The main cast includes:
Masaaki Mizunaka as Hayato Kasubake
Azumi Waki as Shiragiku Ono
Aya Yamane as Riho Tsukishima
Sayumi Suzuhiro as Ami Tsuruga
Asami Seto as Akane Hōōji
Ruriko Aoki as Ōka Makuzawa
Satoshi Kuwabara (Black Jack, The Quintessential Quintuplets) is directing the anime at Tezuka Productions, Keiichirō Ōchi (The Demon Girl Next Door, The Quintessential Quintuplets) is in charge of the series scripts, Masatsune Noguchi (Hakushon Daimaō, My Home Hero) is designing the characters, Shu Kanematsu (Castle Town Dandelion, My Next Life as a Villainess: All Routes Lead to Doom!) and Miki Sakurai (The Quintessential Quintuplets, My Next Life as a Villainess: All Routes Lead to Doom!) are composing the music.
Megami no Café Terrace is a harem romantic comedy that centers on Hayato Kasukabe, a man who got into Tokyo University on his first try, but receives news of his grandmother’s passing. He returns to his family’s cafe and his childhood home for the first time in three years, but there he finds five girls working in the cafe, all claiming to be part of his grandfather’s family.

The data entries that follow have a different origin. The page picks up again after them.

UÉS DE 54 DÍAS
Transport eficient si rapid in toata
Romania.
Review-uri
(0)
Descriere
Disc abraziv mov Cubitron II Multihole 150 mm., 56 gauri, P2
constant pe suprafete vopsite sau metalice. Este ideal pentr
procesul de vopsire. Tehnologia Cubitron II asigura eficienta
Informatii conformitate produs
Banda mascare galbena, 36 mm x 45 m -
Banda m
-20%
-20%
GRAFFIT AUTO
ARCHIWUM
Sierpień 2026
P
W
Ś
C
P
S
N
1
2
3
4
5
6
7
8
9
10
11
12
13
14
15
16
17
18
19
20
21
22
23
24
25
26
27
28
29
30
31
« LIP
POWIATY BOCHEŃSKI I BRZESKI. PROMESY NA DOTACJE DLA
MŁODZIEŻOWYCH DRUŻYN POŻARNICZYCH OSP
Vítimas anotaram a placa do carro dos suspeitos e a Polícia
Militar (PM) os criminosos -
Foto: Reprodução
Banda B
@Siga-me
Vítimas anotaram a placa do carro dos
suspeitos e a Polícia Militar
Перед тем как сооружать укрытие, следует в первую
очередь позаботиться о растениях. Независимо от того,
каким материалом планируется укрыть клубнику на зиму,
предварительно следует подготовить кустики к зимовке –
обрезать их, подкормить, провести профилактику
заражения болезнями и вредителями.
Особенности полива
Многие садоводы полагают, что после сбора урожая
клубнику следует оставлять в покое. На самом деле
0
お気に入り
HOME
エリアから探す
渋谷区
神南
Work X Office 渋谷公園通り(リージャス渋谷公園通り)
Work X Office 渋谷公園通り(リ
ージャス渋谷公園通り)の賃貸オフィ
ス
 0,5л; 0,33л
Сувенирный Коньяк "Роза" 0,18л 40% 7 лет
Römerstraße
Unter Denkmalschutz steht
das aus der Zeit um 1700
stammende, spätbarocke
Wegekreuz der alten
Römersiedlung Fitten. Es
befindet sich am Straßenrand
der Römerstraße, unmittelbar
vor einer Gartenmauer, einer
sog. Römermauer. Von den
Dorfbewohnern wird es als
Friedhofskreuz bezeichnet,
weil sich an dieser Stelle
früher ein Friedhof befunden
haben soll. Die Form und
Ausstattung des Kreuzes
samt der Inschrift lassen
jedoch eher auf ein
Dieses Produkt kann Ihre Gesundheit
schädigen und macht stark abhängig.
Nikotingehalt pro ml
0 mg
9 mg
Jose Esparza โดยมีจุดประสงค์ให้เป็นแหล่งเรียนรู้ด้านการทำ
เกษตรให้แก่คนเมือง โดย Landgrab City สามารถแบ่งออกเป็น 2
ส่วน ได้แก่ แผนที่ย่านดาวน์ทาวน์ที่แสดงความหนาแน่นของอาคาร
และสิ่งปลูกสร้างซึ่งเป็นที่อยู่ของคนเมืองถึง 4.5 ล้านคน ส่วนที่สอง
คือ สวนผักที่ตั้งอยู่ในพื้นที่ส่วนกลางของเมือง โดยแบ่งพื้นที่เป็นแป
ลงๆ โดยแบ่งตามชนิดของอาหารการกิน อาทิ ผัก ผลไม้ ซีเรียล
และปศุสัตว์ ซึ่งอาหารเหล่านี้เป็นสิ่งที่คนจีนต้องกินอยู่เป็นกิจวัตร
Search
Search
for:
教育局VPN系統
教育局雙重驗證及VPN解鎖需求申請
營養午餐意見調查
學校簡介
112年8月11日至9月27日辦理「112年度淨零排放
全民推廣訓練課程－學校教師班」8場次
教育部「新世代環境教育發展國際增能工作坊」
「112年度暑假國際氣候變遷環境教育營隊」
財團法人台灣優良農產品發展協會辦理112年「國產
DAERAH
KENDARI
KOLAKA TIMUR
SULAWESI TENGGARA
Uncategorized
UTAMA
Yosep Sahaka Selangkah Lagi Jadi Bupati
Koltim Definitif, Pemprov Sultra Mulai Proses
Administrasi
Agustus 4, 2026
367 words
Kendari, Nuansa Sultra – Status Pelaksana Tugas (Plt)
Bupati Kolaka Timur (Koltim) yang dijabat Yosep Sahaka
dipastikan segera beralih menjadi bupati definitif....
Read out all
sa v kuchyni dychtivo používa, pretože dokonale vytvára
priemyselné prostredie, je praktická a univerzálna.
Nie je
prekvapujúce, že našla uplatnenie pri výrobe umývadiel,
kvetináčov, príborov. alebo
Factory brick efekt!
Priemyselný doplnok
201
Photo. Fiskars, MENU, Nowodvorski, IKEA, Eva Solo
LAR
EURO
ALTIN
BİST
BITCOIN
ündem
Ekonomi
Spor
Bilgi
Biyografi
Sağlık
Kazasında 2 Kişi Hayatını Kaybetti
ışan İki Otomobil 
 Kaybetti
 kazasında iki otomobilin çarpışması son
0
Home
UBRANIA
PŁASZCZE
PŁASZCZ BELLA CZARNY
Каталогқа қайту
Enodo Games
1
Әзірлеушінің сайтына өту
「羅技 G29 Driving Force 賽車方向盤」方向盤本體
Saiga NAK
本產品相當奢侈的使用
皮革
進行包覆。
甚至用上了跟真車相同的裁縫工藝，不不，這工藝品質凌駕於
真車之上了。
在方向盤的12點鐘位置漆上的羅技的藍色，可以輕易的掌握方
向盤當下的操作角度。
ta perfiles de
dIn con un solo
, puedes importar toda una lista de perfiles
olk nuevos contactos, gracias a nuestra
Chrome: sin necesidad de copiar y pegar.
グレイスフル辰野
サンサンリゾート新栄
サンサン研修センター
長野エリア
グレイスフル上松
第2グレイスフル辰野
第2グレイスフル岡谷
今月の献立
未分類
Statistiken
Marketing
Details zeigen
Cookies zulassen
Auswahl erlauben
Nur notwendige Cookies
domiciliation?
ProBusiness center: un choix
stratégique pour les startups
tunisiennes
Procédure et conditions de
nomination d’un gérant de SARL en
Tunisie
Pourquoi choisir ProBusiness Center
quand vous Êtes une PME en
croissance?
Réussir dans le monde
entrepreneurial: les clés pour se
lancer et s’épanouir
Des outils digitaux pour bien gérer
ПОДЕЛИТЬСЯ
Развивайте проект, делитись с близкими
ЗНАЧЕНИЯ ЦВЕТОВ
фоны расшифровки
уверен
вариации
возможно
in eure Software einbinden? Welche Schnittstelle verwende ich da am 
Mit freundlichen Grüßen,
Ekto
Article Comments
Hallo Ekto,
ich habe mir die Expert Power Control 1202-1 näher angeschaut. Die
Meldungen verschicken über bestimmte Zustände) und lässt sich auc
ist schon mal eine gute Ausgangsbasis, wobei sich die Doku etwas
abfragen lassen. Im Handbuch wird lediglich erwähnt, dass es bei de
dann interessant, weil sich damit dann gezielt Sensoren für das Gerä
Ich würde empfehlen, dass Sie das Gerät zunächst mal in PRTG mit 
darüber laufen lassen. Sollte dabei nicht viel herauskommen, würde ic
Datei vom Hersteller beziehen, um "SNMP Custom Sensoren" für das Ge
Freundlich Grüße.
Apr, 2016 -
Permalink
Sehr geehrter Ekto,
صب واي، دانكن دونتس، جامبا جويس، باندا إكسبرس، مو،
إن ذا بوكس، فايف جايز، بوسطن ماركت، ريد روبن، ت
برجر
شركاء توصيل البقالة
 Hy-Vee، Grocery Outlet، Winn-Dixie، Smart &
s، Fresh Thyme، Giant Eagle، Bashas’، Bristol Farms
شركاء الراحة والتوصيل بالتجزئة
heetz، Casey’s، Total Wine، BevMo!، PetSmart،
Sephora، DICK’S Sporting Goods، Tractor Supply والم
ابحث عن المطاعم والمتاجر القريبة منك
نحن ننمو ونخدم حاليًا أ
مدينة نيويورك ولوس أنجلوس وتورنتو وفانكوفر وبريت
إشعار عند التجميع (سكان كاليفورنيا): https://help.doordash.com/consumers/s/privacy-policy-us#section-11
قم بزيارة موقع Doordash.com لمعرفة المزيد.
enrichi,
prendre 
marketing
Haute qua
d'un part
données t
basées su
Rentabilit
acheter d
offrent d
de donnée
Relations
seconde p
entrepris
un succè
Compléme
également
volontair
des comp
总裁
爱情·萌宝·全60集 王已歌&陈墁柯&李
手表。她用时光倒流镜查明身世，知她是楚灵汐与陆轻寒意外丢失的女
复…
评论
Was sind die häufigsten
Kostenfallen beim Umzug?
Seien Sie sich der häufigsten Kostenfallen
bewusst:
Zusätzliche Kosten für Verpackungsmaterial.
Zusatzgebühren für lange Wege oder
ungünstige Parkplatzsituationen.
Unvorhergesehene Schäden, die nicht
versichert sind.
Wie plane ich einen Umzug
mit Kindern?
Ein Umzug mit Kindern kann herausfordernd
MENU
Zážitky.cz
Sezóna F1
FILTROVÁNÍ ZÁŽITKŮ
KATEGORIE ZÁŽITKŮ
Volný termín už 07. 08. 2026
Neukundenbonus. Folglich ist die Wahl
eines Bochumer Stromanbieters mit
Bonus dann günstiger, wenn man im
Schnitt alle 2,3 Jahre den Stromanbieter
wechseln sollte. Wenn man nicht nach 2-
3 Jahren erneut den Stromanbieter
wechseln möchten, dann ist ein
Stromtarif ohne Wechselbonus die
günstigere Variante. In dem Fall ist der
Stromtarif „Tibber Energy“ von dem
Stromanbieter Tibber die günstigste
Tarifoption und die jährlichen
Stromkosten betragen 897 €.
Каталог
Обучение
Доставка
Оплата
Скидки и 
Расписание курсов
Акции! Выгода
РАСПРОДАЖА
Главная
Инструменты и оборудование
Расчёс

Seo (Fuuka, A Town Where You Live, Suzuka) launched the manga in Kodansha‘s Weekly Shōnen Magazine in February 2021. Kodansha published the manga’s sixth compiled book volume on June 17 and published the seventh on September 16. Kodansha USA Publishing is publishing the manga in English.
Seo launched the Fuuka series in Weekly Shōnen Magazine in 2014, and the series ended in April 2018. Kodansha published 20 volumes for the manga. Crunchyroll released the manga’s chapters digitally simultaneously with their release in Japan. Kodansha Comics released the series’ volumes digitally, and the 20th volume launched in January 2019. The manga’s television anime adaptation premiered in January 2017. Crunchyroll streamed the series with English subtitles as it aired in Japan, and Funimation streamed an English dub.
Seo ended his 27-volume Kimi no Iru Machi (A Town Where You Live) manga on the same day he launched Fuuka. The manga inspired a television anime adaptation from GONZO in 2014 as well as four original video anime volumes.
Seo’s 18-volume Suzuka manga ran from 2004-2007. Del Rey released part of the series in print, and then Kodansha Comics released the full series digitally. A television anime adaptation aired in 2005, and Funimation released the series on DVD.